Ruth Barnett berichtet als Zeitzeugin über ihre Erfahrungen als "Kindertransportkind"

Ein interdisziplinäres Projekt in Zusammenarbeit mit der Arbeitsstelle Holocaust-Literatur

(Leitung: Norman Ächtler und Monika Rox-Helmer)

Zum Abschluss des interdisziplinären Seminars "Allein in die Fremde" – Kindertransporte in der Zeit des Nationalsozialismus und ihre literarische Aufarbeitung.
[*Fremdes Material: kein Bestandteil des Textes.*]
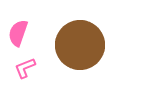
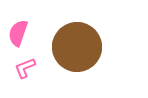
brown circle: moved 3 px left, 2 px down
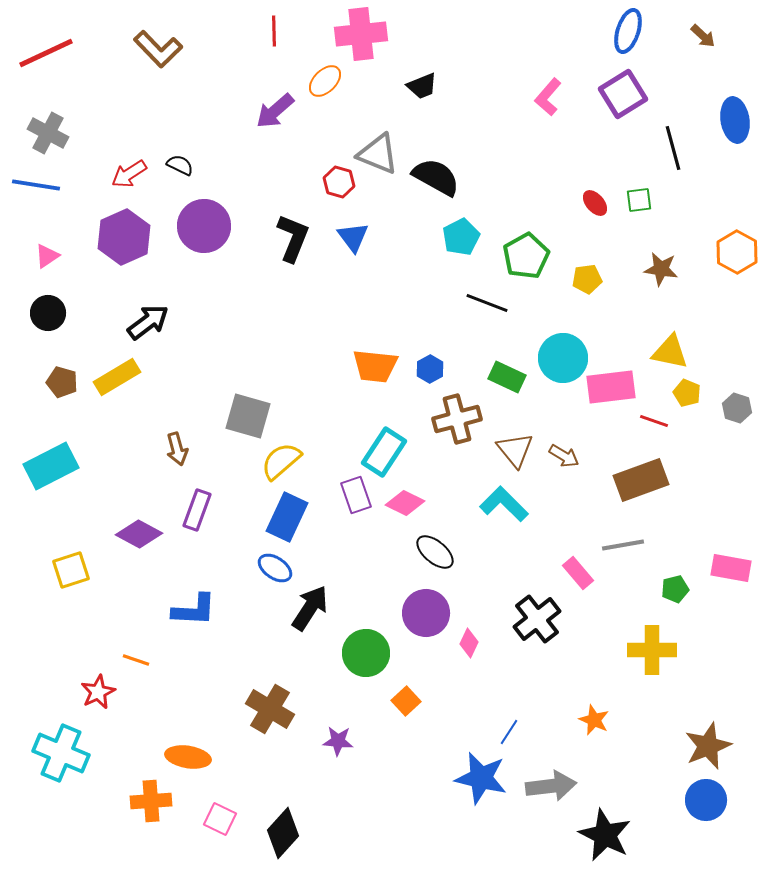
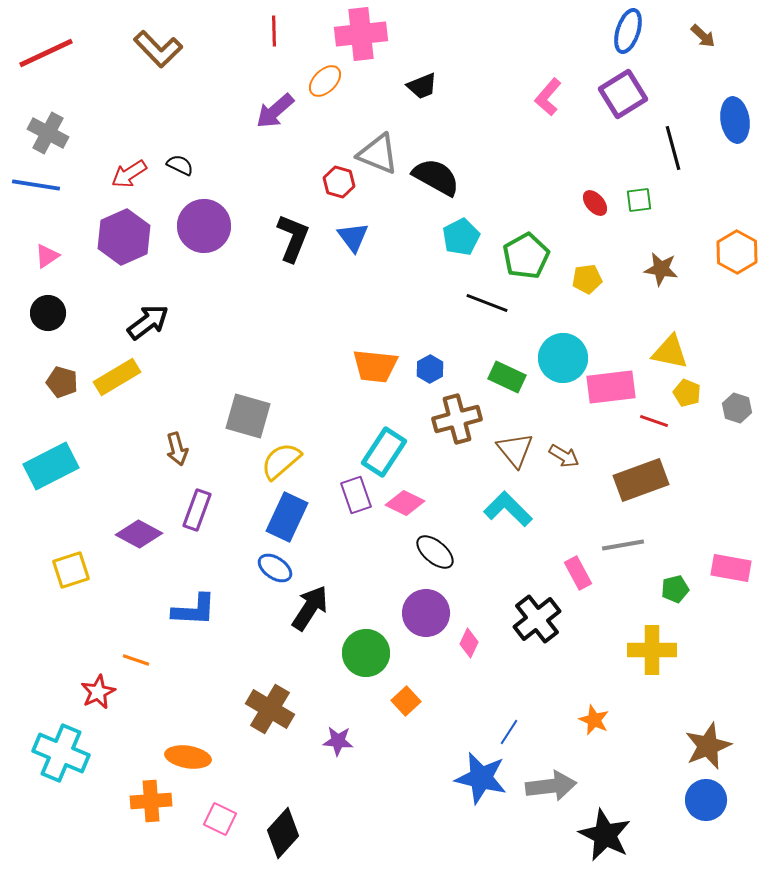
cyan L-shape at (504, 504): moved 4 px right, 5 px down
pink rectangle at (578, 573): rotated 12 degrees clockwise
Ein Praxisseminar zum fächerübergreifenden Unterricht konnten Studierende der Geschichte und der Germanistik mit einer Zeitzeugin über ihre ganz persönlichen Erfahrungen als ‚Kindertransportkind’ sprechen.

 

Auf Einladung der Arbeitsstelle Holocaust-Literatur war die 82 jährige Ruth Barnett, die heute in London lebt, zu Gast in Gießen. Im Seminar berichtete sie über ihre nur spärlichen Erinnerungen, als sie mit vier Jahren gemeinsam mit ihrem älteren Bruder Deutschland verließ. Sie war eines der Kinder, die als Verfolgte des NS-Regimes mit einem sogenannten Kindertransport nach England kam. Sie erzählte ihre weitere Rettungsgeschichte, in deren Verlauf sie in drei verschiedenen Pflegefamilien Aufnahme fand, mit vielen Details. Vor allem ging sie auf die emotionalen Höhen und Tiefen ein, die sie als Kind und Jugendliche erlebte. Sie berichtete, wie wenig sie verstand, warum ihre Eltern sie weggeschickt hatten, wie sie sich immer wieder erneut ausgegrenzt fühlte und wie die Ungewissheit über das Schicksal der leiblichen Eltern sie dazu veranlasste, ihre Mutter für tot zu halten. Sie erklärte, mit welchen Schwierigkeiten in der Identitätsfindung sie als Jugendliche zu kämpfen hatte und wie sie über einen langen Zeitraum das Urvertrauen in Menschen allgemein verloren hatte.

 

Aus ihren Erfahrungen, die Barnett erst nach 50 Jahren aufzuarbeiten begann, leitete sie Positionen zur Holocaust-Education und zum Umgang mit Flüchtlingen in Europa ab und stellte diese zur Diskussion. Da die Studierenden Teile ihrer Autobiographie „Nationalität Staatenlos“ im Seminar besprochen und für die Erarbeitung eigener Unterrichtsideen verwendet hatten, entstand im Abschluss ein anregender Austausch über ihre Vergangenheit, die Notwendigkeit des Erinnerns sowie über die gegenwärtige Situation junger Flüchtlinge in England und Deutschland.